[[ EXTRACTED RECORDS open ]]

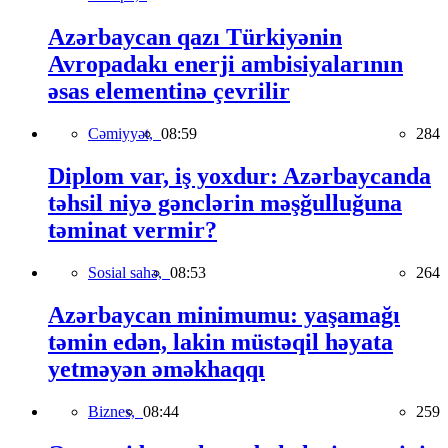
Azərbaycan qazı Türkiyənin
Avropadakı enerji ambisiyalarının
əsas elementinə çevrilir
Cəmiyyət,
08:59
284
Diplom var, iş yoxdur: Azərbaycanda
təhsil niyə gənclərin məşğulluğuna
təminat vermir?
Sosial sahə,
08:53
264
Azərbaycan minimumu: yaşamağı
təmin edən, lakin müstəqil həyata
yetməyən əməkhaqqı
Biznes,
08:44
259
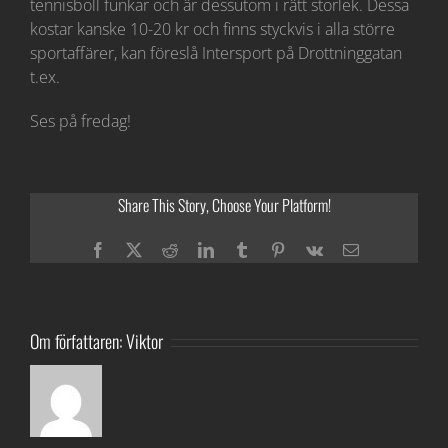
tennisboll funkar och är dessutom i rätt storlek. Dessa
kostar kanske 10-20 kr och finns styckvis i alla större
sportaffärer, kan föreslå Intersport på Drottninggatan
t.ex.
Ses på fredag!
Share This Story, Choose Your Platform!
Facebook
Twitter
Reddit
LinkedIn
Tumblr
Pinterest
Vk
E-
post
Om författaren:
Viktor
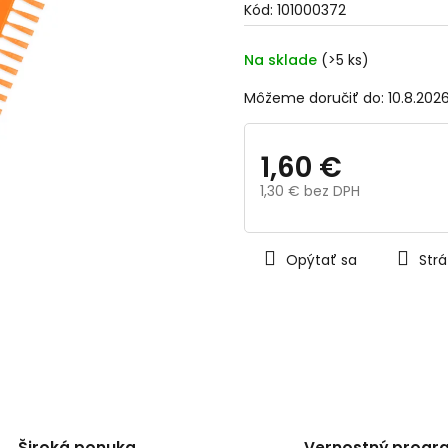
Kód:
101000372
0,0
z
5
Na sklade
(>5 ks)
hviezdičiek.
Môžeme doručiť do:
10.8.202
1,60 €
1,30 € bez DPH
Jednotková
cena:
Opýtať sa
Strá
Široká ponuka
Vernostný progr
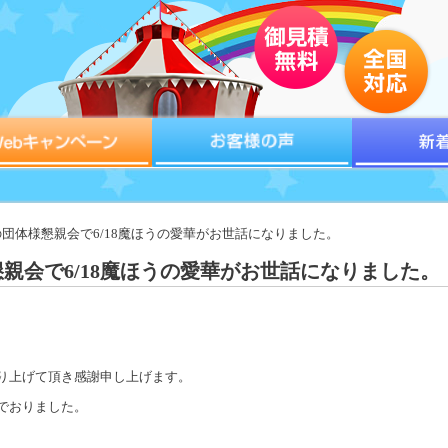
牧の団体様懇親会で6/18魔ほうの愛華がお世話になりました。
親会で6/18魔ほうの愛華がお世話になりました。
り上げて頂き感謝申し上げます。
でおりました。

[[ EXTRACTED RECORDS closed ]]

Your answer must be an exact copy of the records, with every picture left out.

## EXPECTED ANSWER
Azərbaycan qazı Türkiyənin
Avropadakı enerji ambisiyalarının
əsas elementinə çevrilir
Cəmiyyət,
08:59
284
Diplom var, iş yoxdur: Azərbaycanda
təhsil niyə gənclərin məşğulluğuna
təminat vermir?
Sosial sahə,
08:53
264
Azərbaycan minimumu: yaşamağı
təmin edən, lakin müstəqil həyata
yetməyən əməkhaqqı
Biznes,
08:44
259
tennisboll funkar och är dessutom i rätt storlek. Dessa
kostar kanske 10-20 kr och finns styckvis i alla större
sportaffärer, kan föreslå Intersport på Drottninggatan
t.ex.
Ses på fredag!
Share This Story, Choose Your Platform!
Facebook
Twitter
Reddit
LinkedIn
Tumblr
Pinterest
Vk
E-
post
Om författaren:
Viktor
Kód:
101000372
0,0
z
5
Na sklade
(>5 ks)
hviezdičiek.
Môžeme doručiť do:
10.8.202
1,60 €
1,30 € bez DPH
Jednotková
cena:
Opýtať sa
Strá
Široká ponuka
Vernostný progr
牧の団体様懇親会で6/18魔ほうの愛華がお世話になりました。
親会で6/18魔ほうの愛華がお世話になりました。
り上げて頂き感謝申し上げます。
でおりました。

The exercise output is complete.